Programs running in browsers without users’ knowledge boost CPU load and slow PCs, even when the browser is closed. The steep rise in Bitcoin value is leading to increased abuses.
Driven by rampant Bitcoin speculation, thousands of website operators prefer this method of generating income from their site to traditional banner advertising. Formerly they could do so only while visitors had their site open. Now experts have figured out that these processes sometimes continue to run even after the browser window has been closed. The programmers are even able to fool typical ad blockers.
The technical implementation involves opening a small, hidden window in the background that Windows displays only on the task bar.

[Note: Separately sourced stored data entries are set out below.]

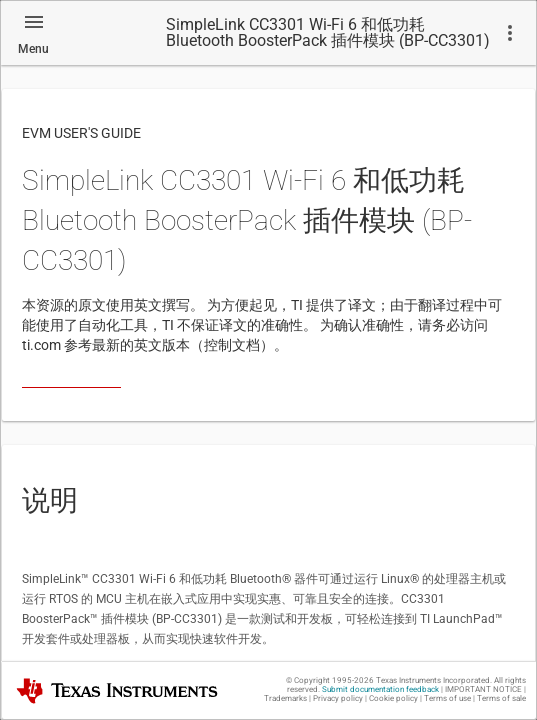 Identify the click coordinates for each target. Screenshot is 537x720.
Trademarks (285, 698)
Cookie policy (393, 698)
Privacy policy (338, 698)
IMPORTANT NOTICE (483, 689)
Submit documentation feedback (380, 689)
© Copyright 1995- (330, 680)
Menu (33, 49)
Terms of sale (501, 698)
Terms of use (447, 698) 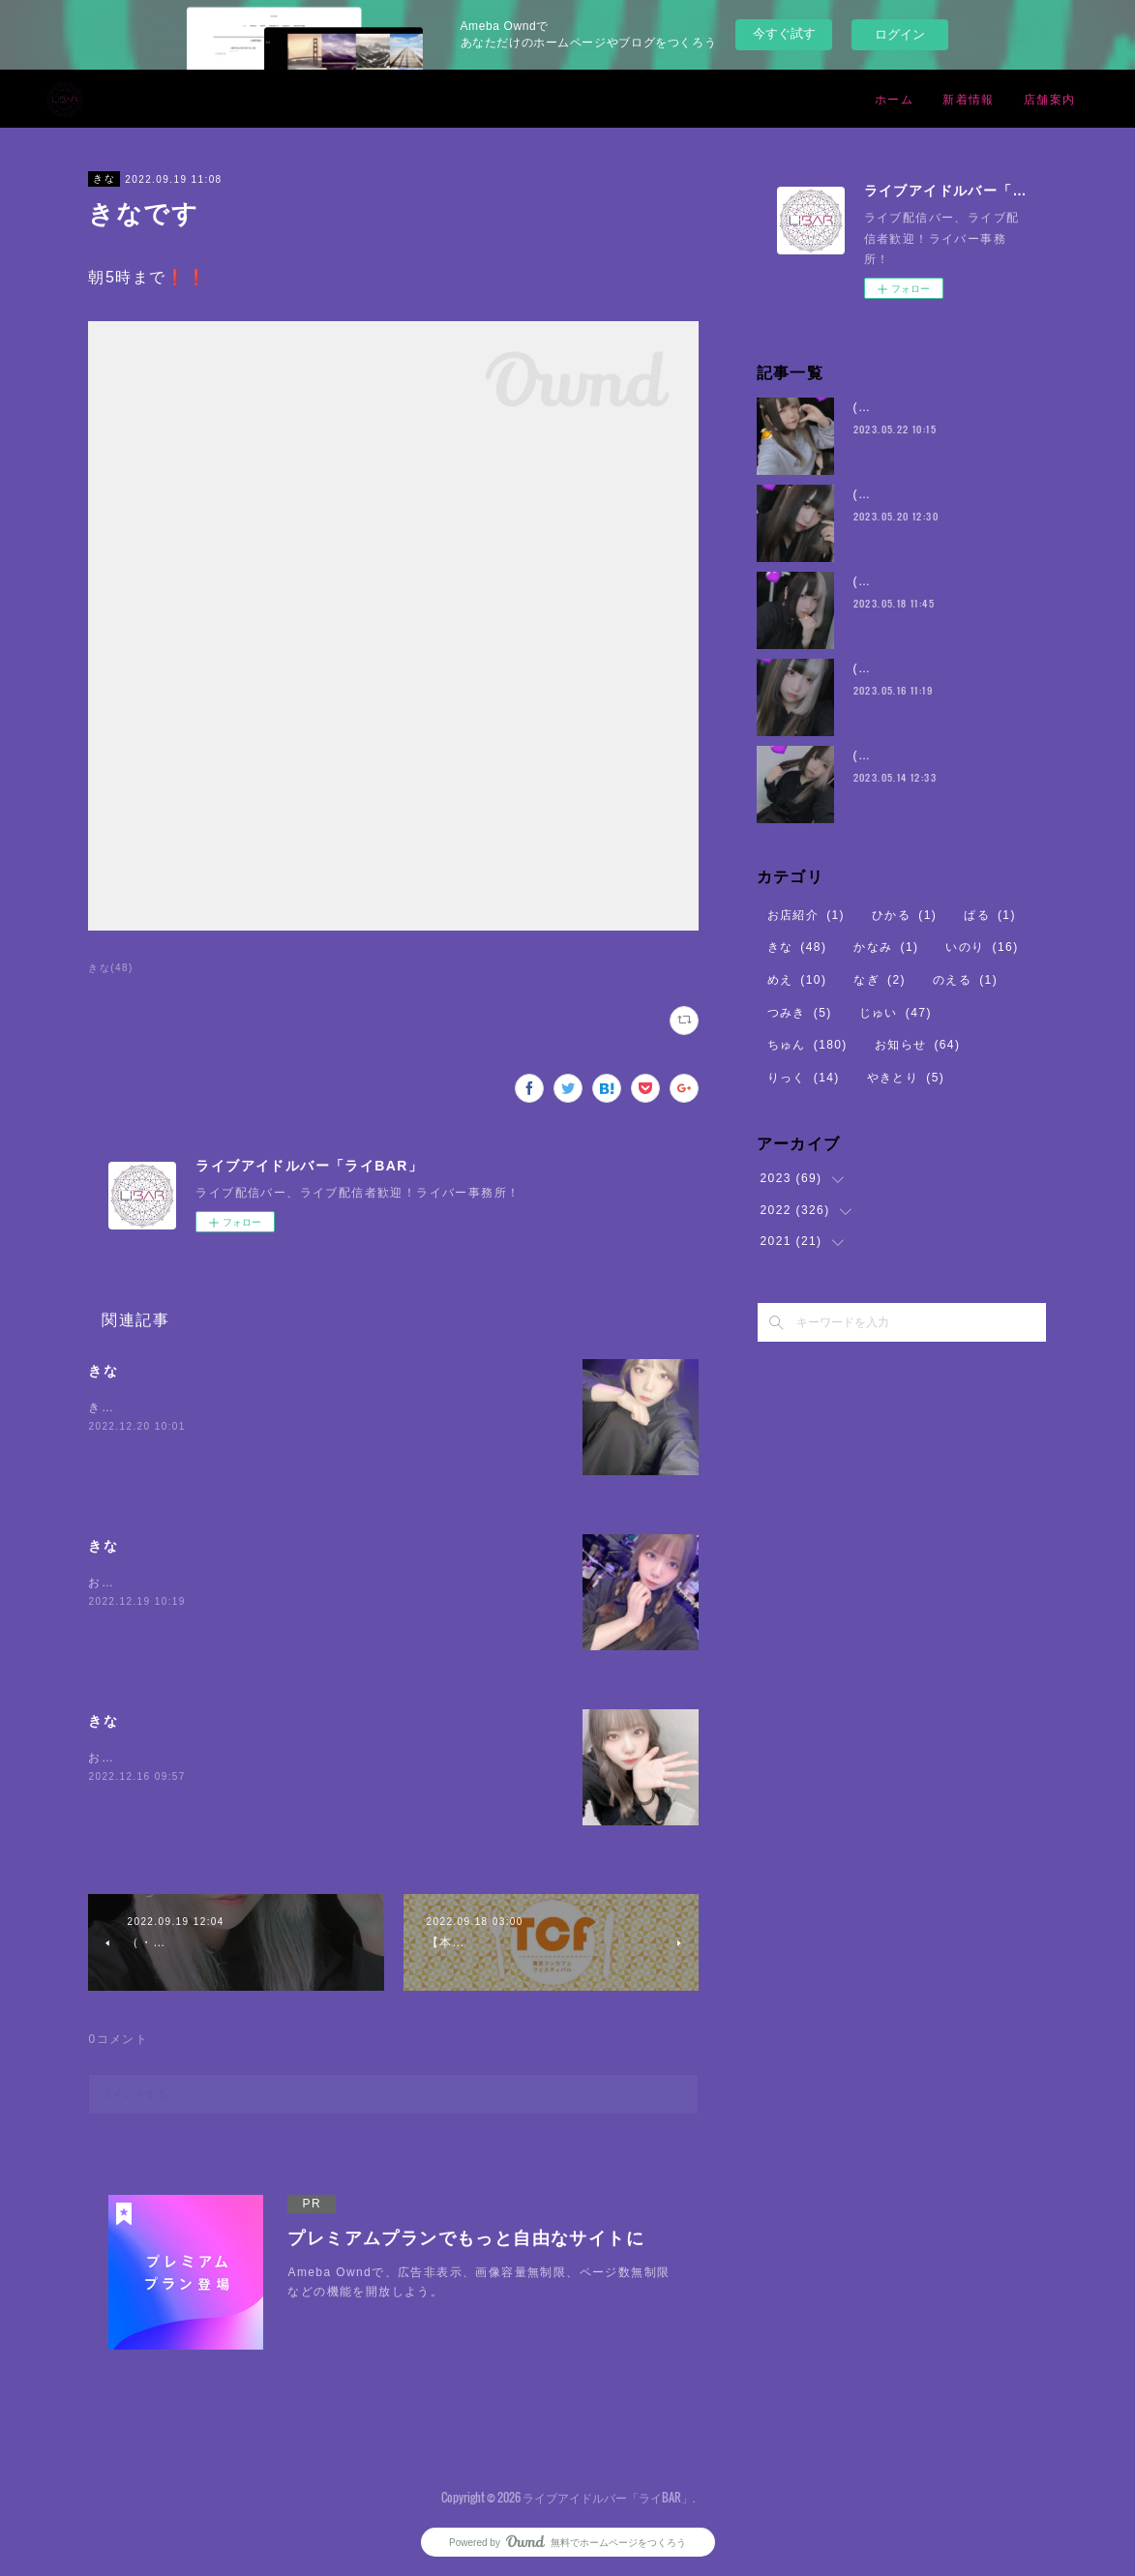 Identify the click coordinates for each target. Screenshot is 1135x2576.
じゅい (895, 1013)
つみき (799, 1013)
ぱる (990, 915)
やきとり (906, 1077)
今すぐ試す (784, 33)
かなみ (885, 947)
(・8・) (875, 407)
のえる (965, 980)
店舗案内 (1050, 98)
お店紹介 (806, 915)
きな (104, 178)
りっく (803, 1077)
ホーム (894, 98)
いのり (981, 947)
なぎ (879, 980)
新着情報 (968, 98)
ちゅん (807, 1044)
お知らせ (918, 1044)
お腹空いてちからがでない (166, 1757)
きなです (114, 1407)
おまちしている (133, 1582)
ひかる (904, 915)
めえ (797, 980)
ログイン (900, 34)
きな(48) (110, 967) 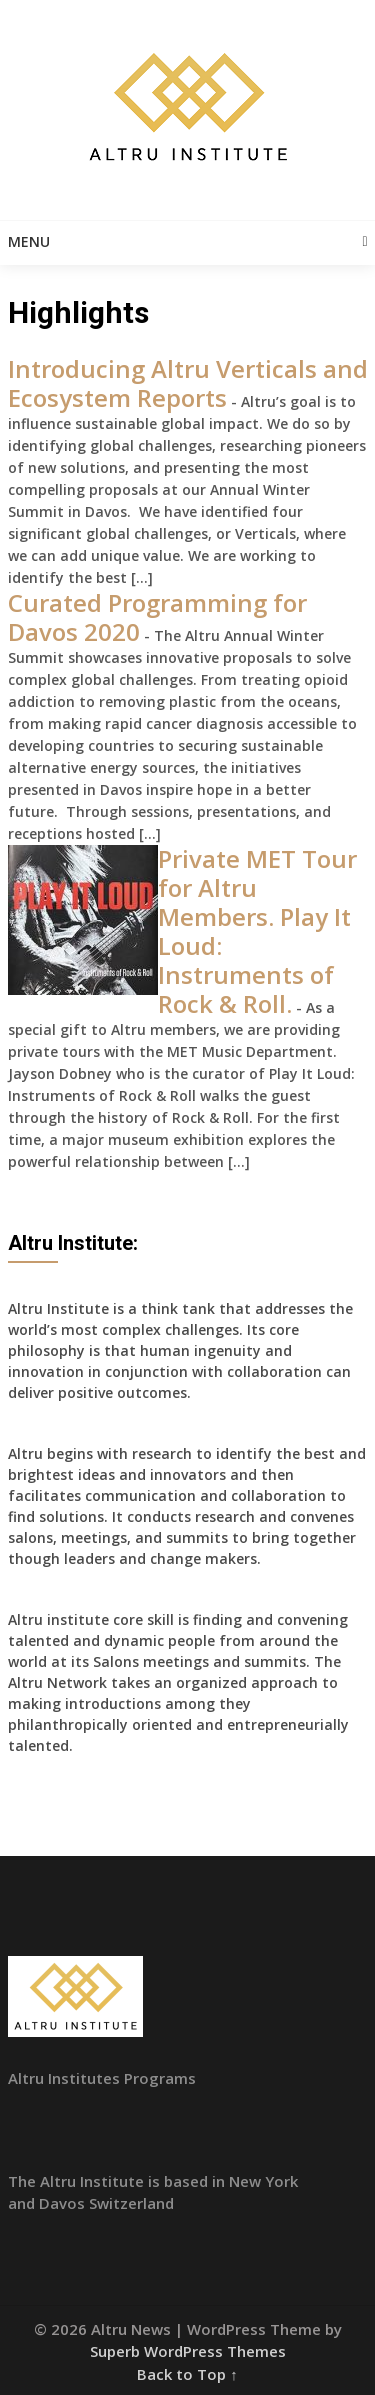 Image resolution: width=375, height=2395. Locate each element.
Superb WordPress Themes (188, 2351)
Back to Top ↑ (187, 2374)
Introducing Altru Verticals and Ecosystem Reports (188, 383)
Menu (29, 241)
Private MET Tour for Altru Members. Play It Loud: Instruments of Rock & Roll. (257, 931)
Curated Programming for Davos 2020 (157, 617) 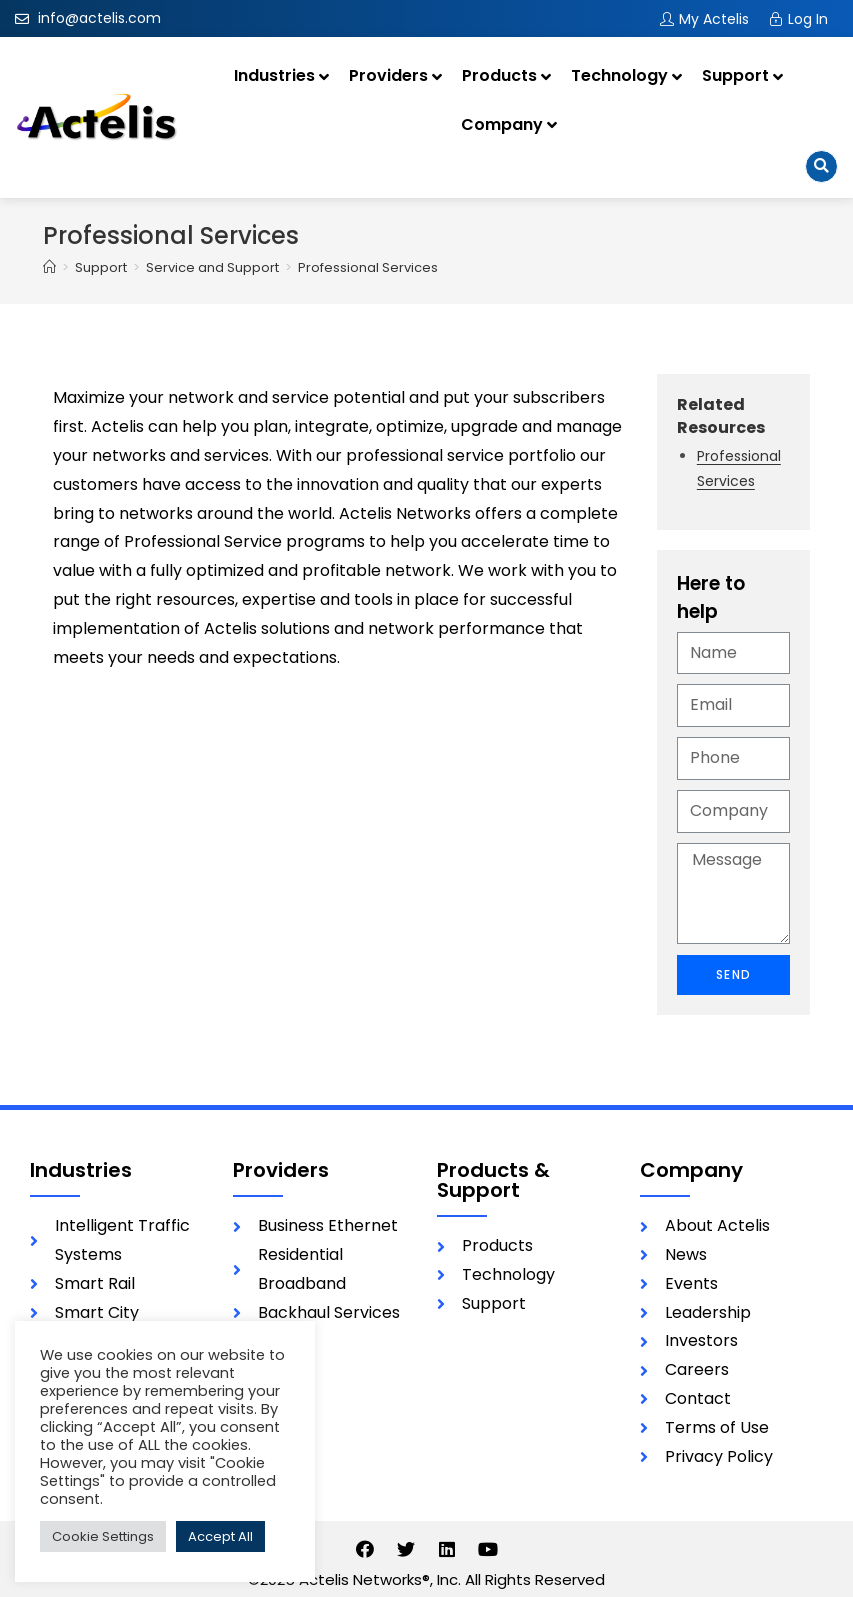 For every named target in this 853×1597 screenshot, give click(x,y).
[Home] (49, 267)
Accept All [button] (220, 1536)
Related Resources (721, 415)
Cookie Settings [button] (103, 1536)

This window must be deliberately closed to terminate the process and lower CPU usage. An animated graphic clearly demonstrates how users can determine whether this type of mining process is running on their computer.
For the users affected, power usage is increased along with the processing load, which can significantly reduce battery life in laptops and other mobile devices. However, the programmers of these mining programs have been careful to keep the computer’s CPU usage in the middle range to make them less noticeable.
Digital currencies require complex cryptographic calculations to function. To keep the Bitcoin system running, for example, owners must be willing to provide computing power. Those who contribute computing power are remunerated. By processing as many processor-intensive tasks as possible, participants benefit from new issues and transaction fees. In a nutshell: the more computing power, the greater the profit. For individuals with normal PCs, however, it has become almost impossible to make a profit in the competition for computing power.